Özel Haber/Mümin AĞCAKAYA
TİGRİS HABER - Marina Abravomiç'in hayatından esinlenerek sergilenen performans oyununda, insanın zihninde geçen karmaşık duygu ve düşünce yapısını ortaya koymayı amaçlayan performans sanatçısı Tigris Habere konuştu.
Sanatçı Sinem Yaruk; “ Bir metrede göz göze gelmek performansım, yurt içi ve yurt dışında birçok yerde turne görme şansına nail oldu. Tabiî ki her bir coğrafyadaki tepkisi, dönütü farklılık gösterebiliyor. Yaşadığımız kültürün iklimin hepsinin kendi vücudumuzda aklımızda, ruhumuzda davranışımızda değişkenliğe neden olabiliyor. En güçlü etken aslında. Bu tek kişilik performansta başlama kararını ilk Marina Abramoviç sanatçısından feyz alarak hareket ettim. Bu performans bir metreküpün içinde geçiyor. Aslında mağara metaforundan esinlenerek yaptığım bir performans. Etki tepki psikolojisi üzerine ilerleyen çünkü biz yüzyıllardır toplum olarak bir adım öteye gidemedik. Bir metrenin metaforu da oradan geliyor. Bize birçok öğreti, gelenekler, görenekler, ananeler yüklenerek kendimizi bulma noktasında birçok şanssızlığa dâhil olduk. Deneyimleyerek öğrendik.

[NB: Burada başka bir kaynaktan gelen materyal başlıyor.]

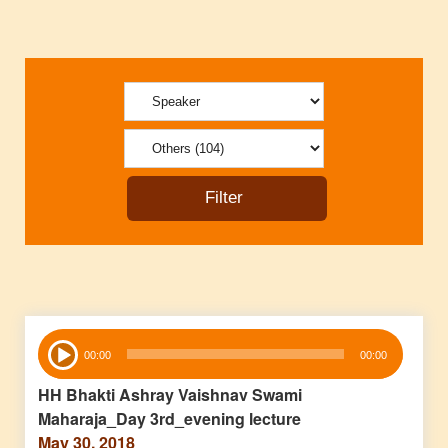
Audio
00:00
00:00
Player
HH Bhakti Ashray Vaishnav Swami
Maharaja_Day 3rd_evening lecture
May 30, 2018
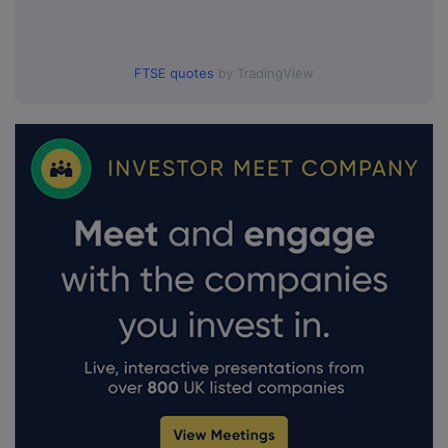
FTSE quotes
by TradingView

Dilerim bu toplumda bu tür performanslarla hiç konuşmadan, kendisini duygularıyla ifade edebilen ve birey olarak bende varım demeyi öğrenir. Amaç buydu. Yaklaşık altı yıl önce Polonya dan Kaşi Katrina bir beden laboratuarı dediğimiz bir teknikle performans eğitimi almıştım. Oradan da beslenerek ilerledim. Çünkü bütün uzvumuz bizi tamamlayan bizi parçadan bütüne ulaştıran bir süreç. Bütün organlarımı da mesela kalbim, burnum, göğsüm dudağım çok keskin hissediyorum, bu bir metrelik küpün içerisinde. Çünkü sözün bittiği yer gerçekten söz yok. Sadece bakmak var. Biz bakışarak da o akışın içerisinde, o var oluşsal sancı içerisinde karşılıklı birbirimizi iyileştirerek ilerliyoruz. Kişi ne kadar mutluysa o kadar yansıyor. Ne kadar öfkeliyse, kini öfkesini neye kusmak istiyorsa, affeden bağışlayıcı yanını ortaya çıkartıyorsa kendisini ödüllendiriyor ya da cezalandırıyor. Ben o değilim aslında tersi görünüyor ben cezalandırılmışım gibi oluyor. Olumsuz noktalarda. Bence kişi kendisini iyileştiriyor. Kendisini terapi ediyor. Amaç da bu zaten bu bir metrelik küpte.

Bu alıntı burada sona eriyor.